• _WHAT YOU SHOULD DO_: Reproduce, exactly, the lines of the material below from the line containing "portrayal of the" through the line containing "performance is enhanced", with both end lines included and nothing else.

+++ STORED DATA +++

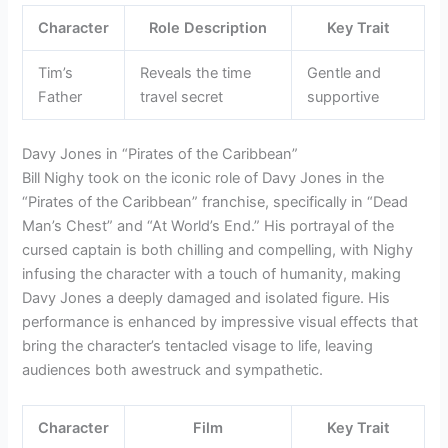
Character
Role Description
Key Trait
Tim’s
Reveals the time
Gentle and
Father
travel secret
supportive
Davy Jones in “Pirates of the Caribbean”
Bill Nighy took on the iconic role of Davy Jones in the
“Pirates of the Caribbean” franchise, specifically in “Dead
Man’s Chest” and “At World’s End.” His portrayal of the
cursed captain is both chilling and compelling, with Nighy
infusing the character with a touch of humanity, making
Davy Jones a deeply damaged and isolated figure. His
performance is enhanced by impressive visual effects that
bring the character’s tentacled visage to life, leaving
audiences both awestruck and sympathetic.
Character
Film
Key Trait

+++
+++ STORED DATA +++

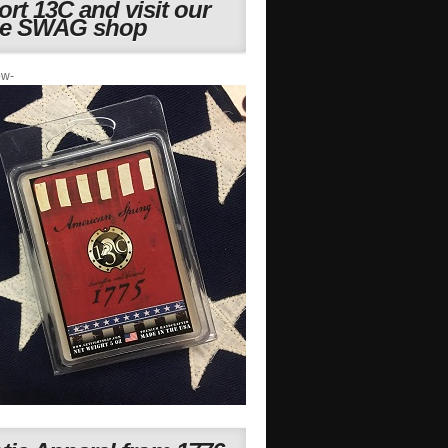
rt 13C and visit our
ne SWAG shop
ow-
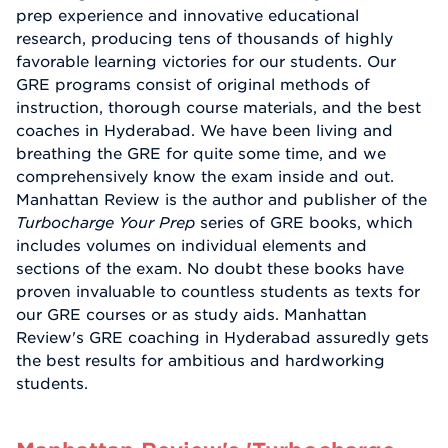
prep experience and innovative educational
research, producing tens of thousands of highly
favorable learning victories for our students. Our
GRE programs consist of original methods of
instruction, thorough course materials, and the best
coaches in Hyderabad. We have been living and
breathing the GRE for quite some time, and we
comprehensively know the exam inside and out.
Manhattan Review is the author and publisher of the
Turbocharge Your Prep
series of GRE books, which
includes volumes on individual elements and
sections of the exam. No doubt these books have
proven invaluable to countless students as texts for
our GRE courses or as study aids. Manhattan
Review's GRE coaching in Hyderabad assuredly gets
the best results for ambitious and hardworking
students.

+++

• _SOLUTION TO THE PROBLEM_:
Man’s Chest” and “At World’s End.” His portrayal of the
cursed captain is both chilling and compelling, with Nighy
infusing the character with a touch of humanity, making
Davy Jones a deeply damaged and isolated figure. His
performance is enhanced by impressive visual effects that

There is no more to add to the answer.